◆ **YOUR INSTRUCTIONS**
Here the job is to print only the lines from the one containing "Describe the element" to the end of the entries, both included, exactly as they stand, with pictures excluded.

Collected data entries
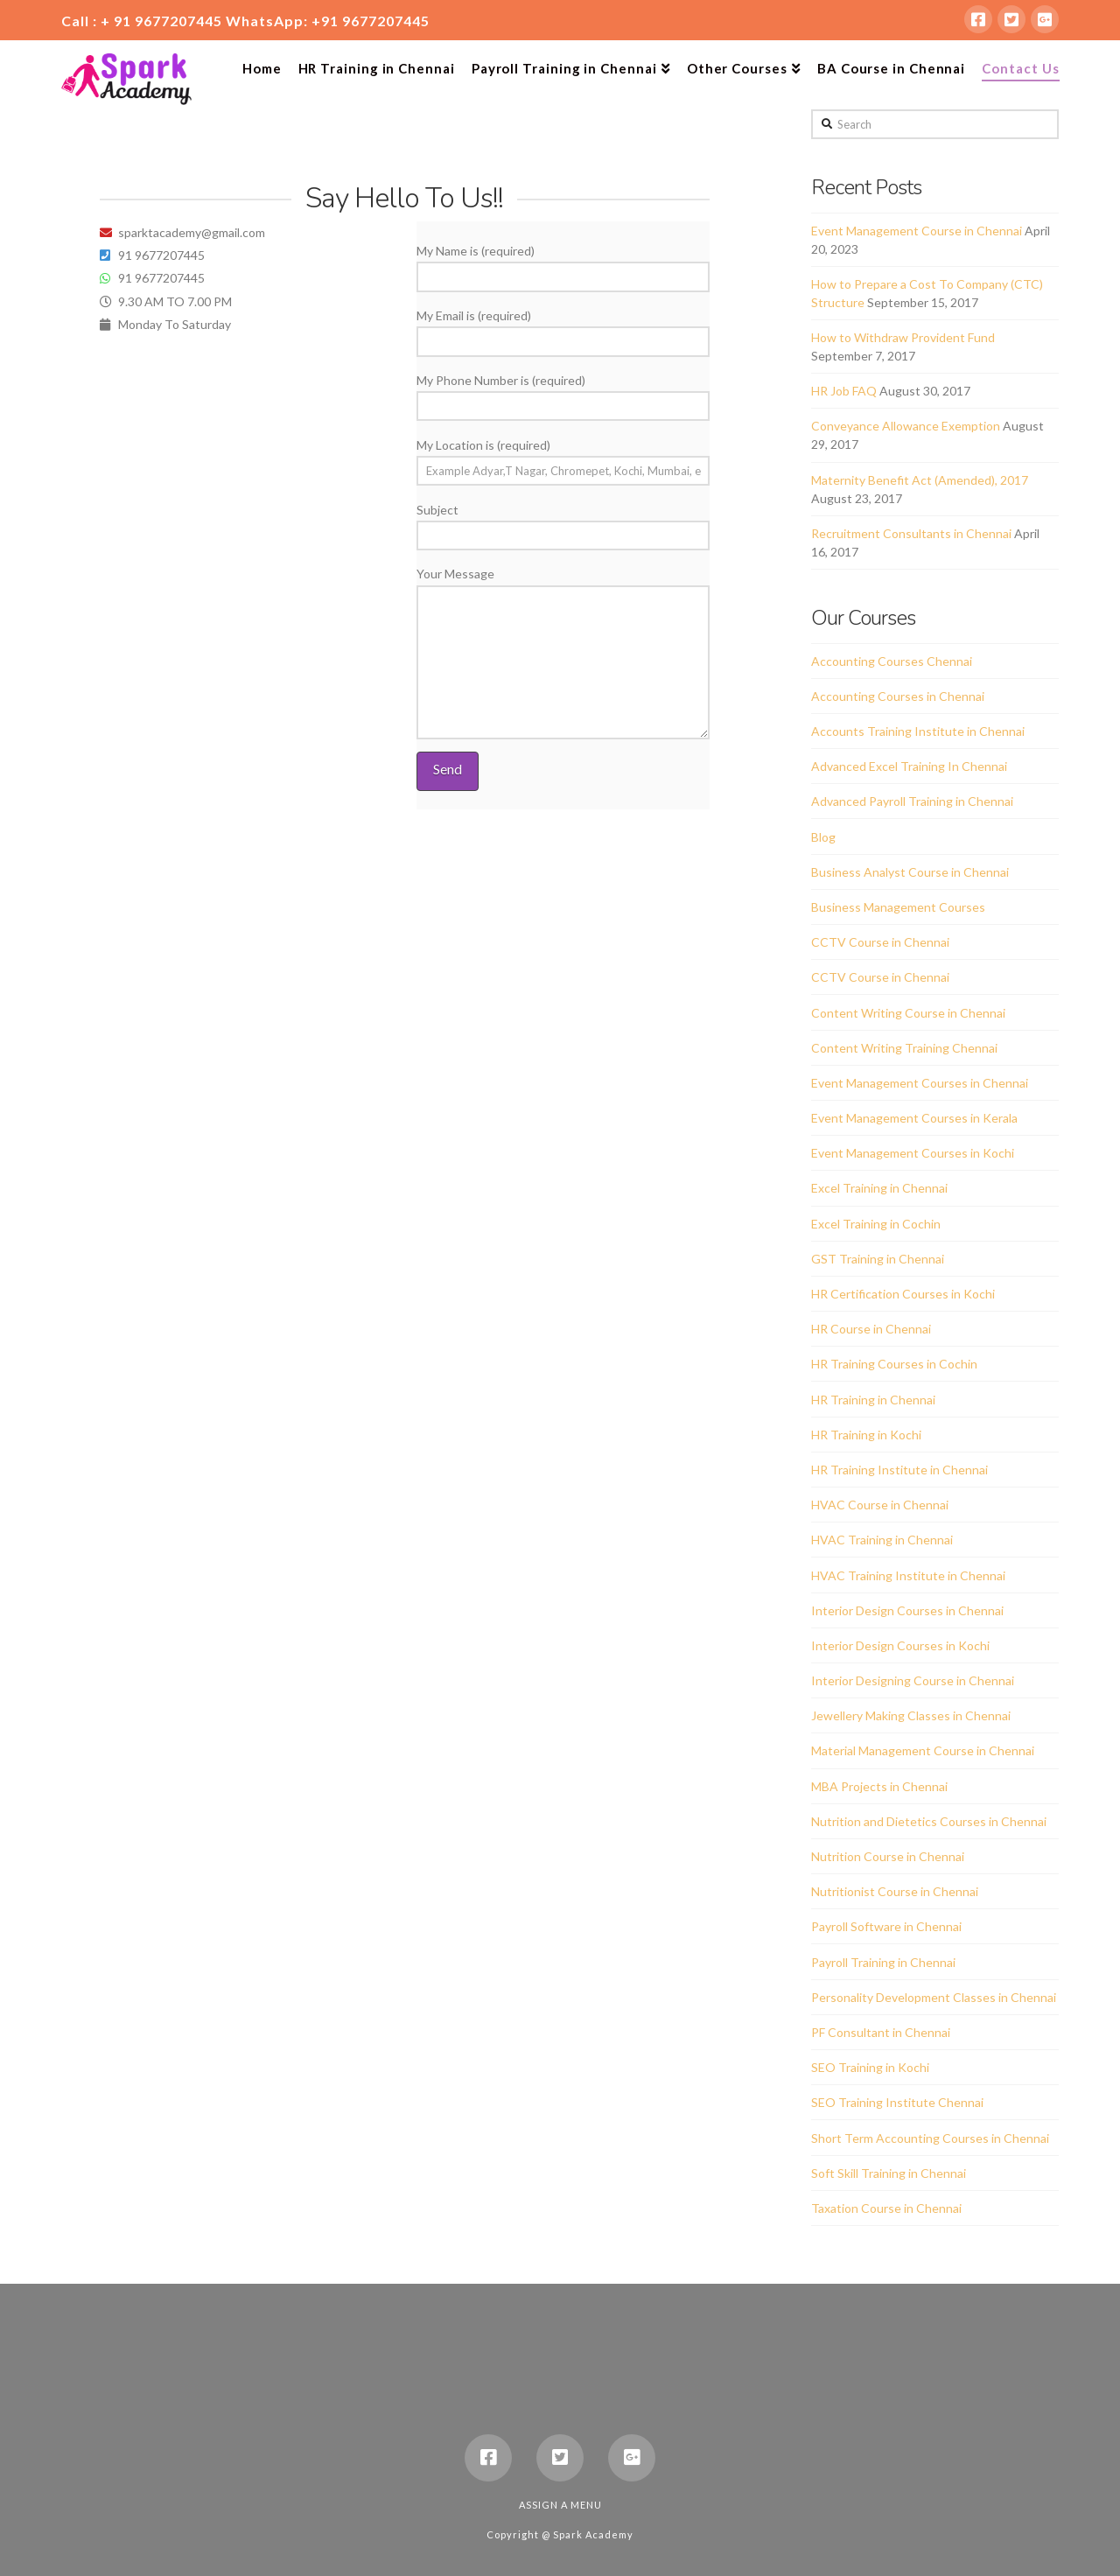 The width and height of the screenshot is (1120, 2576). I want to click on Content Writing Course in Chennai, so click(908, 1012).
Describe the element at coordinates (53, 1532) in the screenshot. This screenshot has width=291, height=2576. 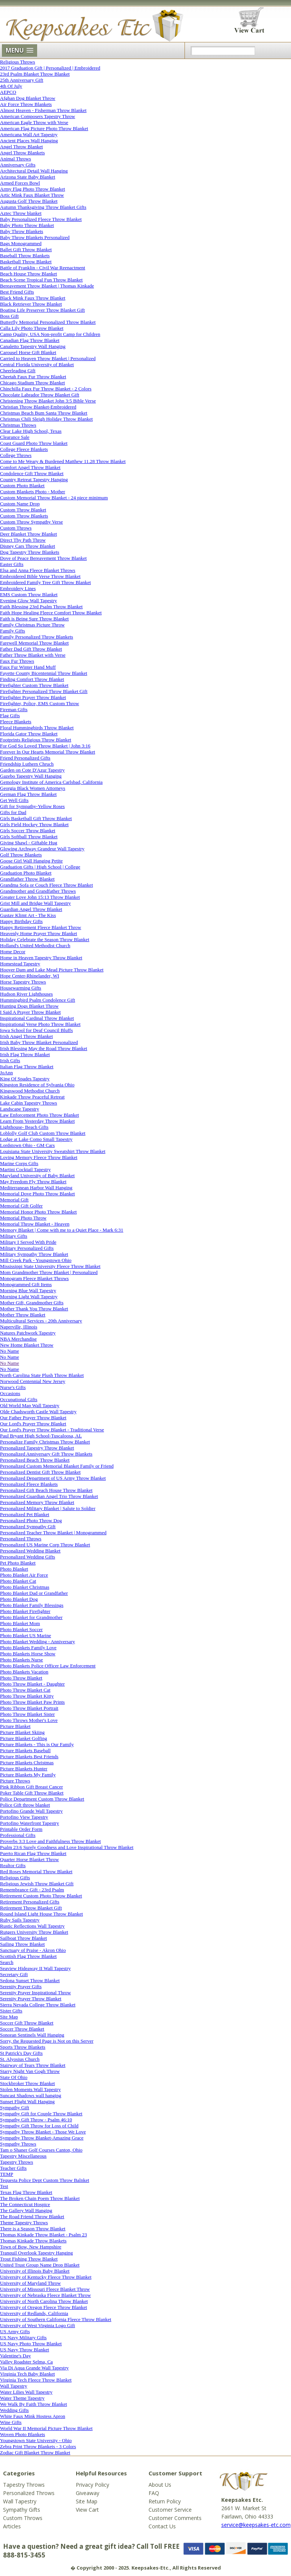
I see `Personalized Teacher Throw Blanket | Monogrammed` at that location.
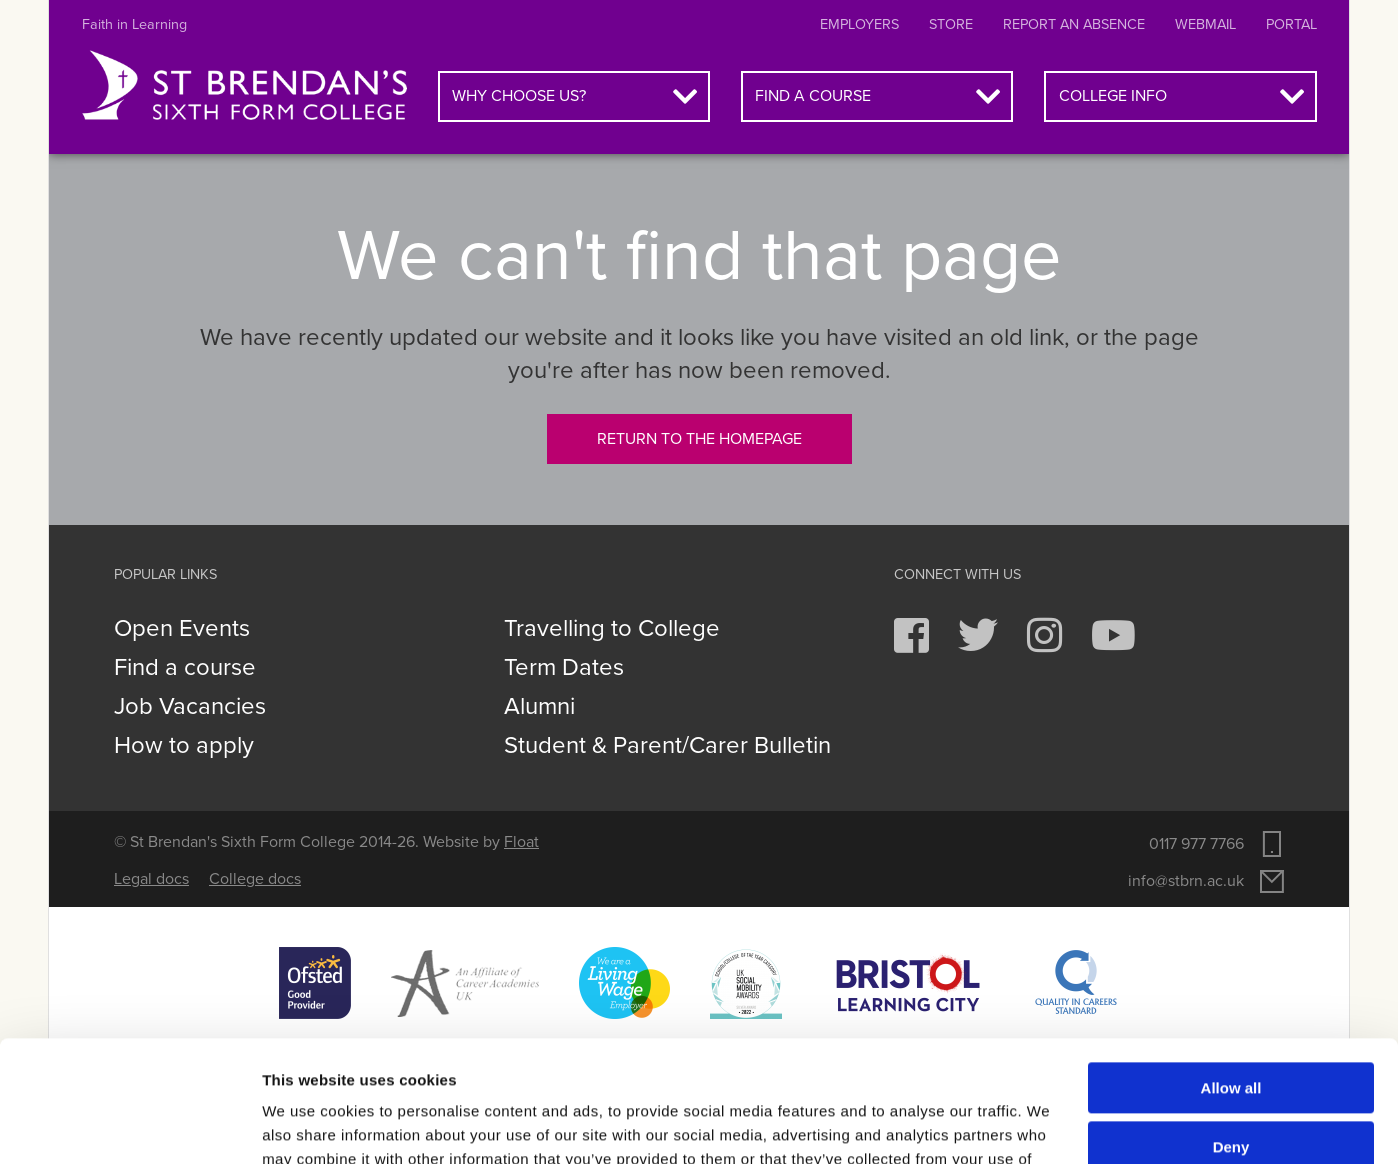 The height and width of the screenshot is (1164, 1398). What do you see at coordinates (184, 746) in the screenshot?
I see `How to apply` at bounding box center [184, 746].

◆ **SOLUTION**
Describe the element at coordinates (53, 1532) in the screenshot. This screenshot has width=291, height=2576. 
I see `Personalized Teacher Throw Blanket | Monogrammed` at that location.
 The height and width of the screenshot is (1164, 1398). What do you see at coordinates (184, 746) in the screenshot?
I see `How to apply` at bounding box center [184, 746].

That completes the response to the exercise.